Pada 1 September, Chairul Saleh mendirikan Angkatan Pemoeda Indonesia (API), untuk menyokong kekosongan kekuasaan.
Harry A. Poeze dalam Tan Malaka, Gerakan Kiri, dan Revolusi Indonesia menjelaskan, Chairul Saleh memiliki jaringan pemuda yang cukup luas, sehingga mudah mengorganisir mereka. Seperti di Banten, Tjeq Mamad menjadi orang kepercayaan Chairul Saleh untuk menyampaikan kemerdekaan pada kaum tua di sana.

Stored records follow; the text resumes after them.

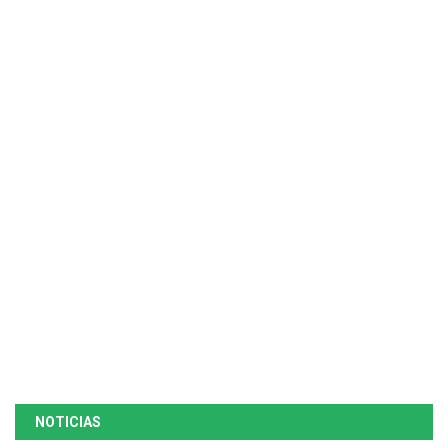
NOTICIAS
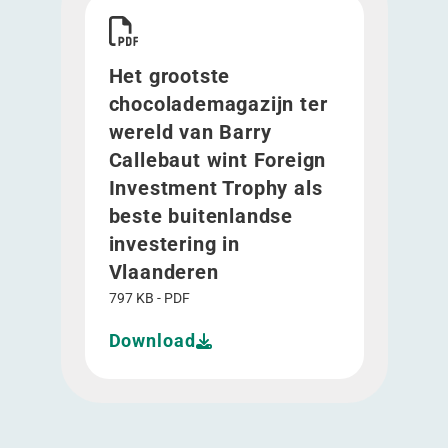
Download Het grootste chocolademagazijn ter we
Het grootste
chocolademagazijn ter
wereld van Barry
Callebaut wint Foreign
Investment Trophy als
beste buitenlandse
investering in
Vlaanderen
797 KB - PDF
Download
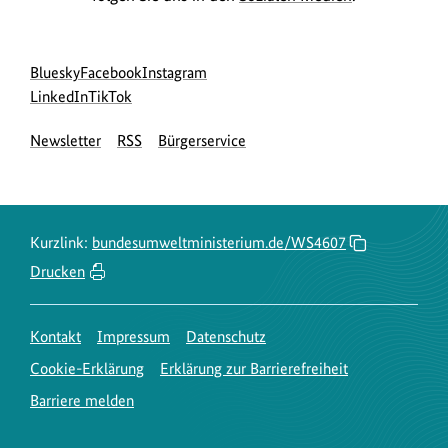
Social
zur
zur
zur
Bluesky
Facebook
Instagram
Media
Bluesky-
zur
zur
Facebook-
Instagram-
LinkedIn
TikTok
Navigation
Seite
LinkedIn-
TikTok-
Seite
Seite
Newsletter
RSS
Bürgerservice
des
Seite
Seite
des
des
BMUKN
des
des
BMUKN
BMUKN
BMUKN
BMUKN
Kurzlink:
bundesumweltministerium.de/WS4607
Drucken
Kontakt
Impressum
Datenschutz
Cookie-Erklärung
Erklärung zur Barrierefreiheit
Barriere melden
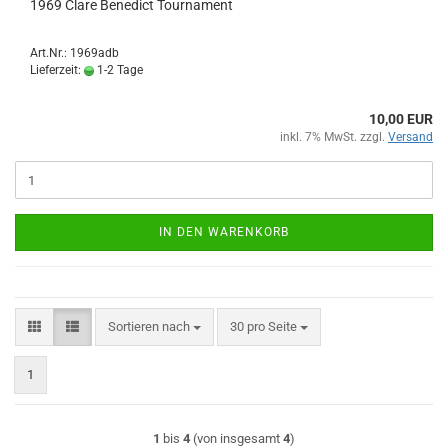
1969 Clare Benedict Tournament
Art.Nr.: 1969adb
Lieferzeit:
1-2 Tage
10,00 EUR
inkl. 7% MwSt. zzgl.
Versand
IN DEN WARENKORB
Sortieren nach
pro Seite
Sortieren nach
30 pro Seite
1
1
bis
4
(von insgesamt
4
)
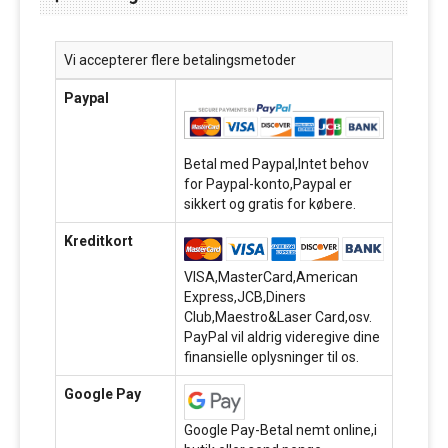
Vi accepterer flere betalingsmetoder
Paypal
Betal med Paypal,Intet behov
for Paypal-konto,Paypal er
sikkert og gratis for købere.
Kreditkort
VISA,MasterCard,American
Express,JCB,Diners
Club,Maestro&Laser Card,osv.
PayPal vil aldrig videregive dine
finansielle oplysninger til os.
Google Pay
Google Pay-Betal nemt online,i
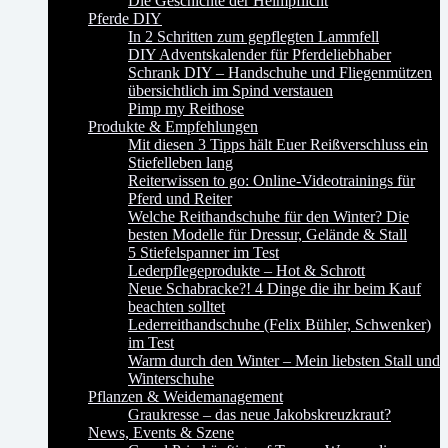
Die Geschichte der Helmpflicht
Pferde DIY
In 2 Schritten zum gepflegten Lammfell
DIY Adventskalender für Pferdeliebhaber
Schrank DIY – Handschuhe und Fliegenmützen
übersichtlich im Spind verstauen
Pimp my Reithose
Produkte & Empfehlungen
Mit diesen 3 Tipps hält Euer Reißverschluss ein
Stiefelleben lang
Reiterwissen to go: Online-Videotrainings für
Pferd und Reiter
Welche Reithandschuhe für den Winter? Die
besten Modelle für Dressur, Gelände & Stall
5 Stiefelspanner im Test
Lederpflegeprodukte – Hot & Schrott
Neue Schabracke?! 4 Dinge die ihr beim Kauf
beachten solltet
Lederreithandschuhe (Felix Bühler, Schwenker)
im Test
Warm durch den Winter – Mein liebsten Stall und
Winterschuhe
Pflanzen & Weidemanagement
Graukresse – das neue Jakobskreuzkraut?
News, Events & Szene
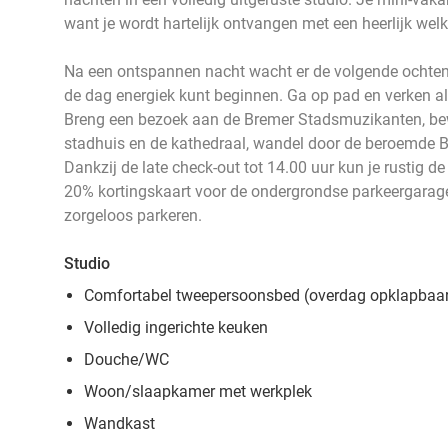
want je wordt hartelijk ontvangen met een heerlijk wel
Na een ontspannen nacht wacht er de volgende ochtend e
de dag energiek kunt beginnen. Ga op pad en verken al
Breng een bezoek aan de Bremer Stadsmuzikanten, bew
stadhuis en de kathedraal, wandel door de beroemde B
Dankzij de late check-out tot 14.00 uur kun je rustig d
20% kortingskaart voor de ondergrondse parkeergarage 
zorgeloos parkeren.
Studio
Comfortabel tweepersoonsbed (overdag opklapbaa
Volledig ingerichte keuken
Douche/WC
Woon/slaapkamer met werkplek
Wandkast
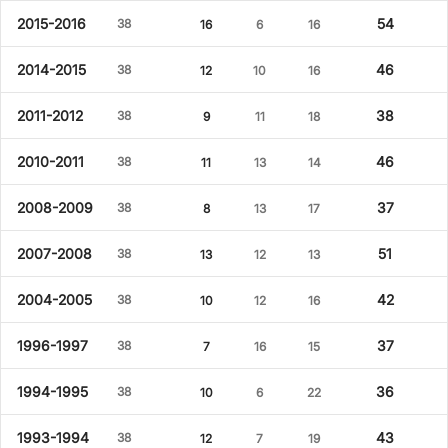
2015-2016
54
38
16
6
16
2014-2015
46
38
12
10
16
2011-2012
38
38
9
11
18
2010-2011
46
38
11
13
14
2008-2009
37
38
8
13
17
2007-2008
51
38
13
12
13
2004-2005
42
38
10
12
16
1996-1997
37
38
7
16
15
1994-1995
36
38
10
6
22
1993-1994
43
38
12
7
19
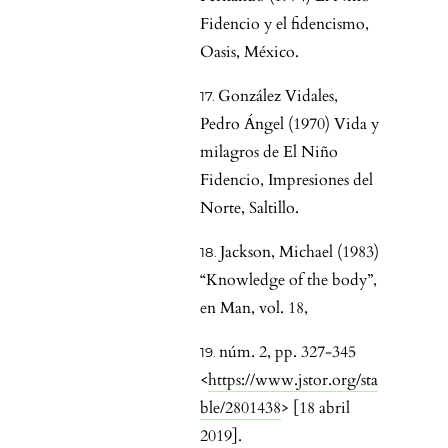
Fidencio y el fidencismo,
Oasis, México.
González Vidales,
Pedro Ángel (1970) Vida y
milagros de El Niño
Fidencio, Impresiones del
Norte, Saltillo.
Jackson, Michael (1983)
“Knowledge of the body”,
en Man, vol. 18,
núm. 2, pp. 327-345
<
https://www.jstor.org/sta
ble/2801438
> [18 abril
2019].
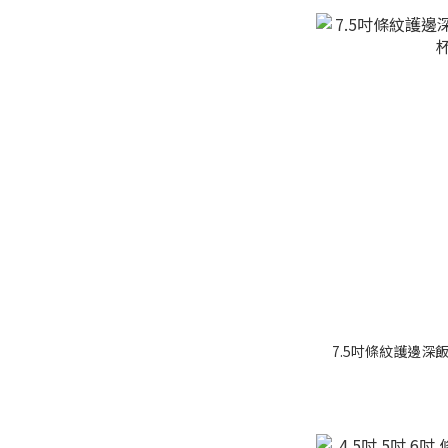
7.5吋條紋護邊深飯盤 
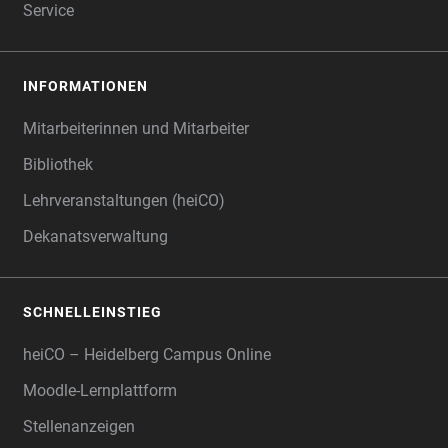
Service
INFORMATIONEN
Mitarbeiterinnen und Mitarbeiter
Bibliothek
Lehrveranstaltungen (heiCO)
Dekanatsverwaltung
SCHNELLEINSTIEG
heiCO – Heidelberg Campus Online
Moodle-Lernplattform
Stellenanzeigen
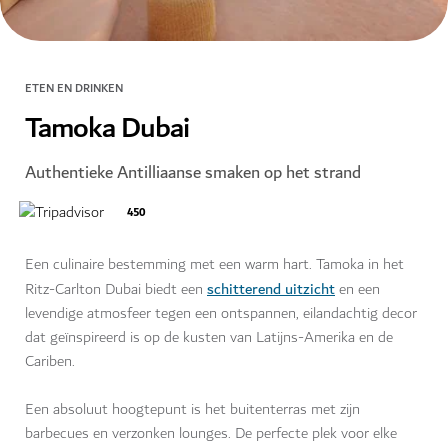
ETEN EN DRINKEN
Tamoka Dubai
Authentieke Antilliaanse smaken op het strand
450
Een culinaire bestemming met een warm hart. Tamoka in het
schitterend uitzicht
Ritz-Carlton Dubai biedt een
en een
levendige atmosfeer tegen een ontspannen, eilandachtig decor
dat geïnspireerd is op de kusten van Latijns-Amerika en de
Cariben.
Een absoluut hoogtepunt is het buitenterras met zijn
barbecues en verzonken lounges. De perfecte plek voor elke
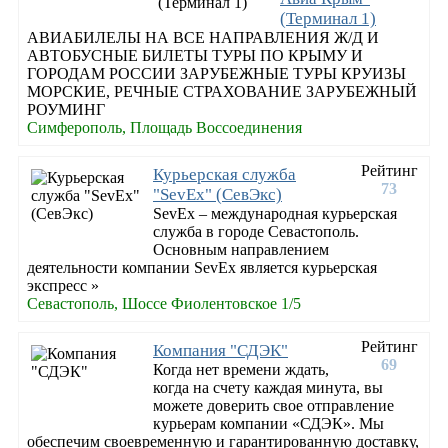
(Терминал 1)
АВИАБИЛЕЛЫ НА ВСЕ НАПРАВЛЕНИЯ Ж/Д И
АВТОБУСНЫЕ БИЛЕТЫ ТУРЫ ПО КРЫМУ И
ГОРОДАМ РОССИИ ЗАРУБЕЖНЫЕ ТУРЫ КРУИЗЫ
МОРСКИЕ, РЕЧНЫЕ СТРАХОВАНИЕ ЗАРУБЕЖНЫЙ
РОУМИНГ
Симферополь, Площадь Воссоединения
Рейтинг
Курьерская служба
73
"SevEx" (СевЭкс)
SevEx – международная курьерская
служба в городе Севастополь.
Основным направлением
деятельности компании SevEx является курьерская
экспресс »
Севастополь, Шоссе Фиолентовское 1/5
Рейтинг
Компания "СДЭК"
69
Когда нет времени ждать,
когда на счету каждая минута, вы
можете доверить свое отправление
курьерам компании «СДЭК». Мы
обеспечим своевременную и гарантированную доставку,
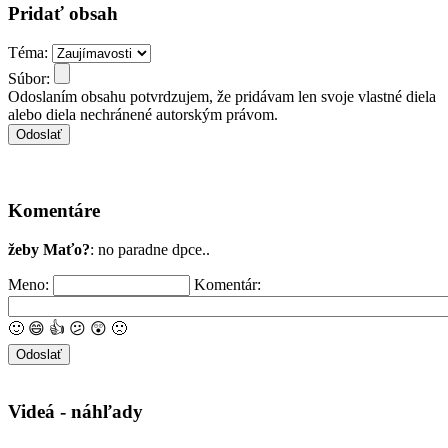
Pridať obsah
Téma:
Súbor:
Odoslaním obsahu potvrdzujem, že pridávam len svoje vlastné diela
alebo diela nechránené autorským právom.
Komentáre
žeby Maťo?
: no paradne dpce..
Meno:
Komentár:
🙂
😄
👍
😕
😲
🙁
Videá - náhľady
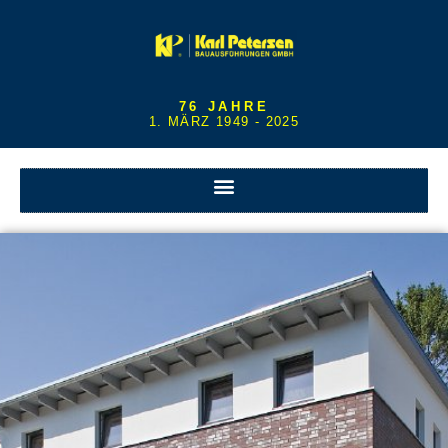
76 JAHRE
1. MÄRZ 1949 - 2025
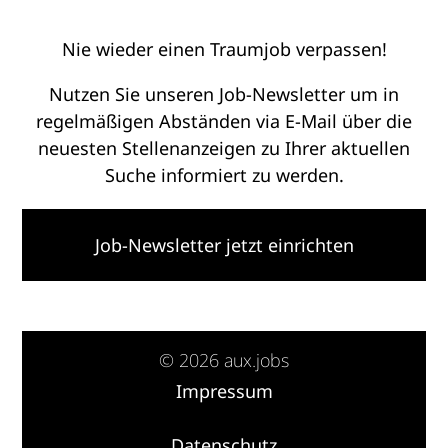
Nie wieder einen Traumjob verpassen!
Nutzen Sie unseren Job-Newsletter um in
regelmäßigen Abständen via E-Mail über die
neuesten Stellenanzeigen zu Ihrer aktuellen
Suche informiert zu werden.
Job-Newsletter jetzt einrichten
© 2026 aux.jobs
Impressum
·
Datenschutz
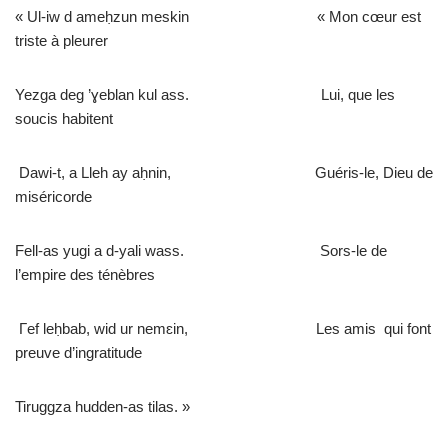
« Ul-iw d ameḥzun meskin « Mon cœur est
triste à pleurer
Yezga deg ’ɣeblan kul ass. Lui, que les
soucis habitent
Dawi-t, a Lleh ay aḥnin, Guéris-le, Dieu de
miséricorde
Fell-as yugi a d-yali wass. Sors-le de
l’empire des ténèbres
Γef leḥbab, wid ur nemɛin, Les amis qui font
preuve d’ingratitude
Tiruggza hudden-as tilas. »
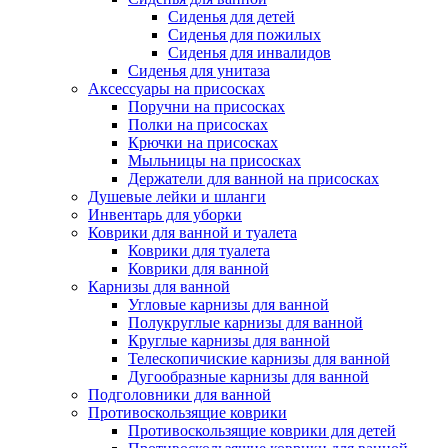
Сиденья для детей
Сиденья для пожилых
Сиденья для инвалидов
Сиденья для унитаза
Аксессуары на присосках
Поручни на присосках
Полки на присосках
Крючки на присосках
Мыльницы на присосках
Держатели для ванной на присосках
Душевые лейки и шланги
Инвентарь для уборки
Коврики для ванной и туалета
Коврики для туалета
Коврики для ванной
Карнизы для ванной
Угловые карнизы для ванной
Полукруглые карнизы для ванной
Круглые карнизы для ванной
Телескопичиские карнизы для ванной
Дугообразные карнизы для ванной
Подголовники для ванной
Противоскользящие коврики
Противоскользящие коврики для детей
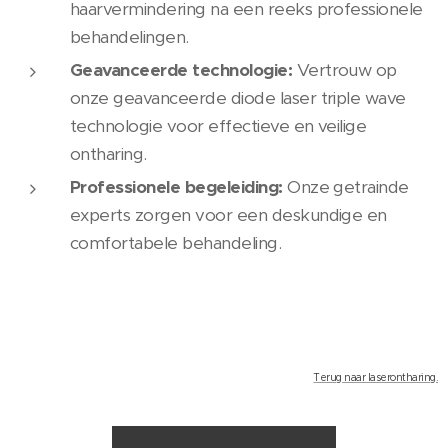
haarvermindering na een reeks professionele
behandelingen.
Geavanceerde technologie:
Vertrouw op
onze geavanceerde diode laser triple wave
technologie voor effectieve en veilige
ontharing.
Professionele begeleiding:
Onze getrainde
experts zorgen voor een deskundige en
comfortabele behandeling.
Terug naar laserontharing.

Selain itu, Chairul Saleh terpilih menjadi anggota Komite Nasional Indonesia Pusat (KNIP), Ketua Umum Badan Kongres Pemuda Republik Indonesia. Chairul Saleh juga aktif pada laskar-laskar bersenjata dan menjadi Ketua Dewan Politik Laskar Rakyat Jakarta Raya.
“Dia juga menjadi Ketua Biro Politik Persatuan Perjuangan yang dipimpin Tan Malaka, serta menjadi Sekretaris Jenderal Gerakan Revolusi Rakyat (GRR) yang berkedudukan di Solok,” tulis Hasril Chaniago dalam buku 101 Orang Minang di Pentas Sejarah.
Menariknya, periode revolusi atau Perang Kemerdekaan (1945-1949), Chairul Saleh memilih di lorong oposisi dalam pelbagai perundingan antara Indonesia dengan Belanda.
Jalan berbeda ini semakin ditegaskannya kala memimpin Laskar Rakyat di Jawa Barat untuk menentang hasil Konferensi Meja Bundar (KMB). Kemudian dia ditangkap oleh A.H Nasution, dan dibuang ke Jerman.
Di masa pembuangan ini, Chairul Saleh melanjutkan studinya ke Fakultas Hukum Universitas Bonn. Dia kemudian mendirikan Perhimpunan Pelajar Indonesia (PPI).
Setelah kematian Tan Malaka tahun 1949, Chairul bersama Adam Malik dan Sukarni berhimpun di dalam Partai Murba.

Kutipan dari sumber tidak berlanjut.